• _Exercise_:
The answer must consist of every line from the data that holds "Free".

• _Data extracts_:
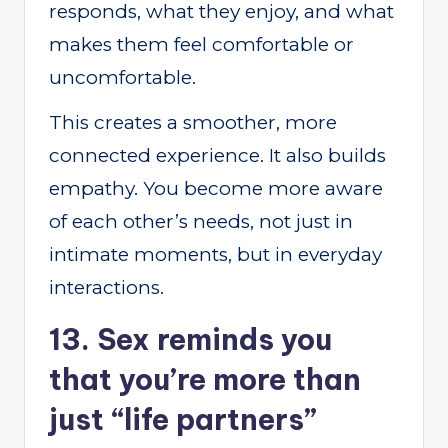
responds, what they enjoy, and what
makes them feel comfortable or
uncomfortable.
This creates a smoother, more
connected experience. It also builds
empathy. You become more aware
of each other’s needs, not just in
intimate moments, but in everyday
interactions.
13. Sex reminds you
that you’re more than
just “life partners”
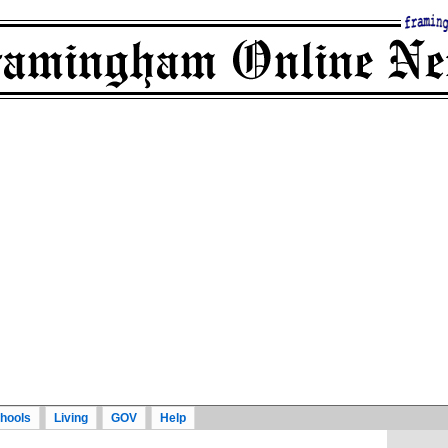
hools
Living
GOV
Help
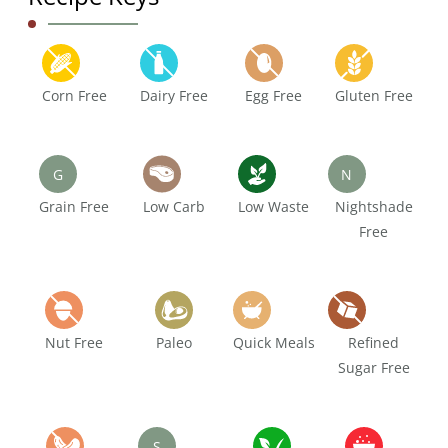
Corn Free
Dairy Free
Egg Free
Gluten Free
G
N
Grain Free
Low Carb
Low Waste
Nightshade
Free
Nut Free
Paleo
Quick Meals
Refined
Sugar Free
S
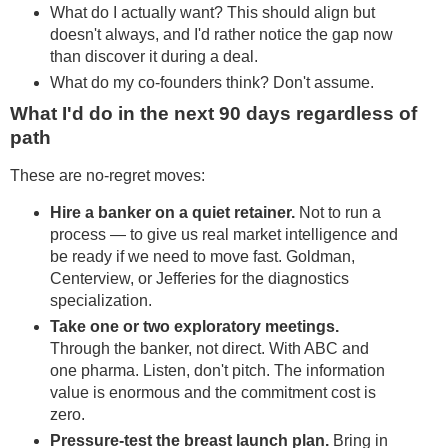
What do I actually want? This should align but
doesn't always, and I'd rather notice the gap now
than discover it during a deal.
What do my co-founders think? Don't assume.
What I'd do in the next 90 days regardless of
path
These are no-regret moves:
Hire a banker on a quiet retainer.
Not to run a
process — to give us real market intelligence and
be ready if we need to move fast. Goldman,
Centerview, or Jefferies for the diagnostics
specialization.
Take one or two exploratory meetings.
Through the banker, not direct. With ABC and
one pharma. Listen, don't pitch. The information
value is enormous and the commitment cost is
zero.
Pressure-test the breast launch plan.
Bring in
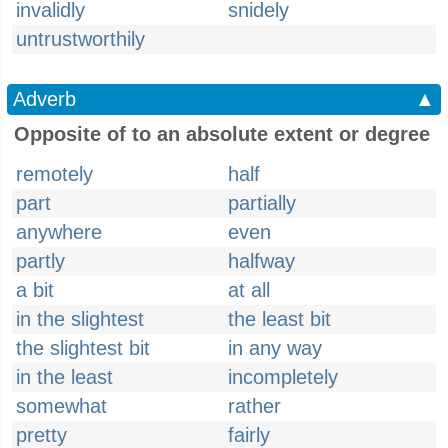
invalidly
snidely
untrustworthily
Adverb
▲
Opposite of to an absolute extent or degree
remotely
half
part
partially
anywhere
even
partly
halfway
a bit
at all
in the slightest
the least bit
the slightest bit
in any way
in the least
incompletely
somewhat
rather
pretty
fairly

• _Written solution_:
Corn Free
Dairy Free
Egg Free
Gluten Free
Grain Free
Free
Nut Free
Sugar Free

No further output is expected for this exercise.